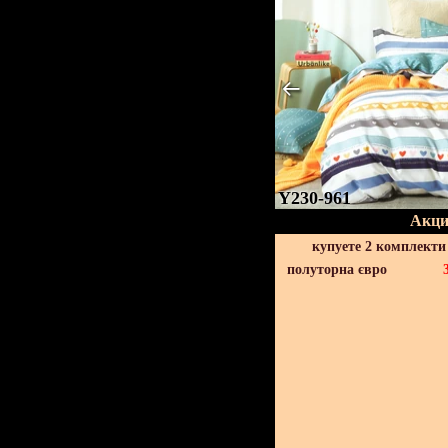
Y230-961
Акци
купуете 2 комплекти
полуторна євро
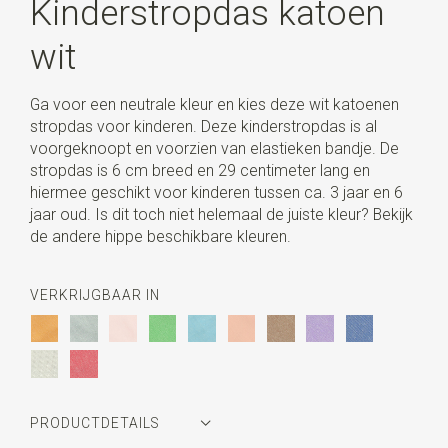
Kinderstropdas katoen
wit
Ga voor een neutrale kleur en kies deze wit katoenen
stropdas voor kinderen. Deze kinderstropdas is al
voorgeknoopt en voorzien van elastieken bandje. De
stropdas is 6 cm breed en 29 centimeter lang en
hiermee geschikt voor kinderen tussen ca. 3 jaar en 6
jaar oud. Is dit toch niet helemaal de juiste kleur? Bekijk
de andere hippe beschikbare kleuren.
VERKRIJGBAAR IN
PRODUCTDETAILS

^^^^

*Action item*: Every record above should be written out again exactly; the pictures stay out of the copy.

*Solution for this exercise*:
Y230-961
Акци
купуете 2 комплекти
полуторна євро
Kinderstropdas katoen
wit
Ga voor een neutrale kleur en kies deze wit katoenen
stropdas voor kinderen. Deze kinderstropdas is al
voorgeknoopt en voorzien van elastieken bandje. De
stropdas is 6 cm breed en 29 centimeter lang en
hiermee geschikt voor kinderen tussen ca. 3 jaar en 6
jaar oud. Is dit toch niet helemaal de juiste kleur? Bekijk
de andere hippe beschikbare kleuren.
VERKRIJGBAAR IN
PRODUCTDETAILS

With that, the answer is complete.